The story is told by Cyril’s son Danny, as he and his older sister, the brilliantly acerbic and self-assured Maeve, are exiled from the house where they grew up by their stepmother. The two wealthy siblings are thrown back into the poverty their parents had escaped from and find that all they have to count on is one another. It is this unshakable bond between them that both saves their lives and thwarts their futures.
Set over the course of five decades, The Dutch House is a dark fairy tale about two smart people who cannot overcome their past. Despite every outward sign of success, Danny and Maeve are only truly comfortable when they’re together. Throughout their lives, they return to the well-worn story of what they’ve lost with humor and rage. But when at last they’re forced to confront the people who left them behind, the relationship between an indulged brother and his ever-protective sister is finally tested.
I came to The Dutch House exactly the way a literary person shouldn’t. I had heard the name off Ann Patchett, but because this review site tends towards coverage of Christian fiction, my free time to wander outside those confines is limited. At the beginning of 2020, I made a commitment to expand my horizons and specifically read and/or listen to novels that had either won or been nominated for a Pulitzer Prize. I ended up with the audiobook of The Dutch House because my library had it and because Tom Hanks reads it. Story aside, having Tom Hanks read you to sleep every night for a week is a pleasant experience, indeed.
The Dutch House is a sort of modern fairy tale that touches on the themes of greed, consumerism, and inequality. When Cyril Conroy hits it rich, he buys the eponymous Dutch house—so-called because the previous owners were Dutch immigrants who made (then lost) their fortune in the cigarette industry. While the house represents the height of wealth and luxury, it also begins the family’s undoing.
Cyril’s wife, Elna, despises the house both aesthetically and morally. After a while of contending with her husband’s new demeanor and status, as represented by the house, she simply leaves. It’s not until much later that her children, Maeve and Danny, discover her motivation for leaving and why she left.
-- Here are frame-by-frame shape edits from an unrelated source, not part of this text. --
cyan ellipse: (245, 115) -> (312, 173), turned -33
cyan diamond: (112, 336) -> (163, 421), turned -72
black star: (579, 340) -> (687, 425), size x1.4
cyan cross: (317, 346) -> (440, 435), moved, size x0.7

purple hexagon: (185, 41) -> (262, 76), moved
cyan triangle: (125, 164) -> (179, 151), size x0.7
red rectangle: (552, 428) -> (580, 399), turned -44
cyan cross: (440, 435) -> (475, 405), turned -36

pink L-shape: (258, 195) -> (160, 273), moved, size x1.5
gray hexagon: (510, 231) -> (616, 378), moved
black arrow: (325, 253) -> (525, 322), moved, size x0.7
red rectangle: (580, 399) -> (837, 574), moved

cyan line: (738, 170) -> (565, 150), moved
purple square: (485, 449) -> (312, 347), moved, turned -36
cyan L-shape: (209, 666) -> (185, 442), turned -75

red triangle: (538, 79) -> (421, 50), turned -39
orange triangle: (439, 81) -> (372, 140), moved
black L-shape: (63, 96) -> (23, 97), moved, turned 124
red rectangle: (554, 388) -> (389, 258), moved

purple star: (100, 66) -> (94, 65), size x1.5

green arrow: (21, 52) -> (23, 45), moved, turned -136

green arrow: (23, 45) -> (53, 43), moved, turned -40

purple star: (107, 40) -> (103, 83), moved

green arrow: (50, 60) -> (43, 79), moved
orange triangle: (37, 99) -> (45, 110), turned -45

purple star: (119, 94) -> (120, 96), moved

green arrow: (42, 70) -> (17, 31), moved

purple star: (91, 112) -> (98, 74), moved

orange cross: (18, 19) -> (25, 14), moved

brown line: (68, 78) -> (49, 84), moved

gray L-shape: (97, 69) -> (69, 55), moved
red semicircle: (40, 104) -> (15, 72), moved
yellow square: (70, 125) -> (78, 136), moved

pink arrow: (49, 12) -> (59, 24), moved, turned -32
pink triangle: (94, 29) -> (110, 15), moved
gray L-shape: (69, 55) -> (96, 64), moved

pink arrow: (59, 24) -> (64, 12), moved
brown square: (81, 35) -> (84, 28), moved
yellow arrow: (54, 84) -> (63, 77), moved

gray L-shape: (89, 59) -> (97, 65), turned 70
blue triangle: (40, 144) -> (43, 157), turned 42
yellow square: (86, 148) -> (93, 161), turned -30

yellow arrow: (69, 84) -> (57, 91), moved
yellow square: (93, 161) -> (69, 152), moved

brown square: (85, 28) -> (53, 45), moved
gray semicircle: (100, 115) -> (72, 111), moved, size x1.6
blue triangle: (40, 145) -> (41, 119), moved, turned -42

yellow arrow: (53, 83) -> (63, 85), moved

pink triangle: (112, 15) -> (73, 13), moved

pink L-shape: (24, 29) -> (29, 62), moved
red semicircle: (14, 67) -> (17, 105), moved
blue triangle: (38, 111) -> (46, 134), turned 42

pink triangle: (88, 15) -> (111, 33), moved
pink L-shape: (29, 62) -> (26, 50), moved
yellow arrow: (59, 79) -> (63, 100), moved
Their father remarries Andrea, a woman in love with the house and the position it represents but certainly not Maeve and Danny and only maybe her husband. The two are young adults when Cyril dies and they are banished from the Dutch House for good. With only each other to lean on, they carry themselves through but still find themselves continually brought back to the memory and specter of the house.
The Dutch House is also a cautionary tale of obsessive nostalgia. In later chapters, as Maeve and Danny’s lives continue to center around the house they’ve not been in their entire adult lives, they must deal with how the memories of the house and how they’ve clung to it have held them back. Their mother left the house too easily, harming them in her wake. But will their struggle to cling to the house also end up harming them?
The story is told in the voice and mind of an adult Danny and is very introspective in his dealings with those around him. In that way, it’s a very relational novel as Danny finds himself shaped by the various figures in his life.
Although you can always pretty much guess where the story is going, Patchett tells it so well that you’re content to walk with her at her pace to go there together. The characters are believable, the setting unique and fully realized, The Dutch House is a modern-day fairy tale with insights, lessons, and amusements for everyone who reads (or listens!) to it.